The 3 months correlation between Truist and Under is 0.56. Overlapping area represents the amount of risk that can be diversified away by holding Truist Financial and Under Armour in the same portfolio, assuming nothing else is changed. The correlation between historical prices or returns on Under Armour and Truist Financial is a relative statistical measure of the degree to which these equity instruments tend to move together. The correlation coefficient measures the extent to which returns on Truist Financial are associated (or correlated) with Under Armour. Values of the correlation coefficient range from -1 to +1, where. The correlation of zero (0) is possible when the price movement of Under Armour has no effect on the direction of Truist Financial i.e., Truist Financial and Under Armour go up and down completely randomly.

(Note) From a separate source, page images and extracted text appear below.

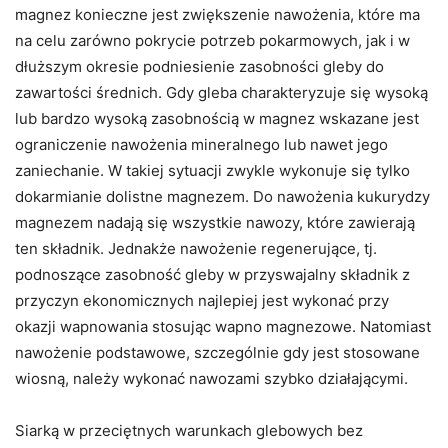
magnez konieczne jest zwiększenie nawożenia, które ma
na celu zarówno pokrycie potrzeb pokarmowych, jak i w
dłuższym okresie podniesienie zasobności gleby do
zawartości średnich. Gdy gleba charakteryzuje się wysoką
lub bardzo wysoką zasobnością w magnez wskazane jest
ograniczenie nawożenia mineralnego lub nawet jego
zaniechanie. W takiej sytuacji zwykle wykonuje się tylko
dokarmianie dolistne magnezem. Do nawożenia kukurydzy
magnezem nadają się wszystkie nawozy, które zawierają
ten składnik. Jednakże nawożenie regenerujące, tj.
podnoszące zasobność gleby w przyswajalny składnik z
przyczyn ekonomicznych najlepiej jest wykonać przy
okazji wapnowania stosując wapno magnezowe. Natomiast
nawożenie podstawowe, szczególnie gdy jest stosowane
wiosną, należy wykonać nawozami szybko działającymi.
Siarką w przeciętnych warunkach glebowych bez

Pair Corralation between Truist Financial and Under Armour

Assuming the 90 days trading horizon Truist Financial is expected to generate 0.64 times more return on investment than Under Armour. However, Truist Financial is 1.56 times less risky than Under Armour. It trades about 0.03 of its potential returns per unit of risk. Under Armour is currently generating about 0.01 per unit of risk. If you would invest  21,874  in Truist Financial on October 15, 2024 and sell it today you would earn a total of  4,439  from holding Truist Financial or generate 20.29% return on investment over 90 days.
Time Period3 Months [change]
DirectionMoves Together 
StrengthWeak
Accuracy100.0%
ValuesDaily Returns

Truist Financial  vs.  Under Armour

 Performance 
       Timeline  
Truist Financial 

Risk-Adjusted Performance

8 of 100

 
Weak
 
Strong
OK
Compared to the overall equity markets, risk-adjusted returns on investments in Truist Financial are ranked lower than 8 (%) of all global equities and portfolios over the last 90 days. Despite somewhat weak fundamental drivers, Truist Financial may actually be approaching a critical reversion point that can send shares even higher in February 2025.
Under Armour 

Risk-Adjusted Performance

0 of 100

 
Weak
 
Strong
Very Weak
Over the last 90 days Under Armour has generated negative risk-adjusted returns adding no value to investors with long positions. Despite somewhat strong basic indicators, Under Armour is not utilizing all of its potentials. The current stock price disturbance, may contribute to short-term losses for the investors.

Truist Financial and Under Armour Volatility Contrast

   Predicted Return Density   
       Returns  

Pair Trading with Truist Financial and Under Armour

The main advantage of trading using opposite Truist Financial and Under Armour positions is that it hedges away some unsystematic risk. Because of two separate transactions, even if Truist Financial position performs unexpectedly, Under Armour can make up some of the losses. Pair trading also minimizes risk from directional movements in the market. For example, if an entire industry or sector drops because of unexpected headlines, the short position in Under Armour will offset losses from the drop in Under Armour's long position.
The idea behind Truist Financial and Under Armour pairs trading is to make the combined position market-neutral, meaning the overall market's direction will not affect its win or loss (or potential downside or upside). This can be achieved by designing a pairs trade with two highly correlated stocks or equities that operate in a similar space or sector, making it possible to obtain profits through simple and relatively low-risk investment.
Check out your portfolio center.
Note that this page's information should be used as a complementary analysis to find the right mix of equity instruments to add to your existing portfolios or create a brand new portfolio. You can also try the Investing Opportunities module to build portfolios using our predefined set of ideas and optimize them against your investing preferences.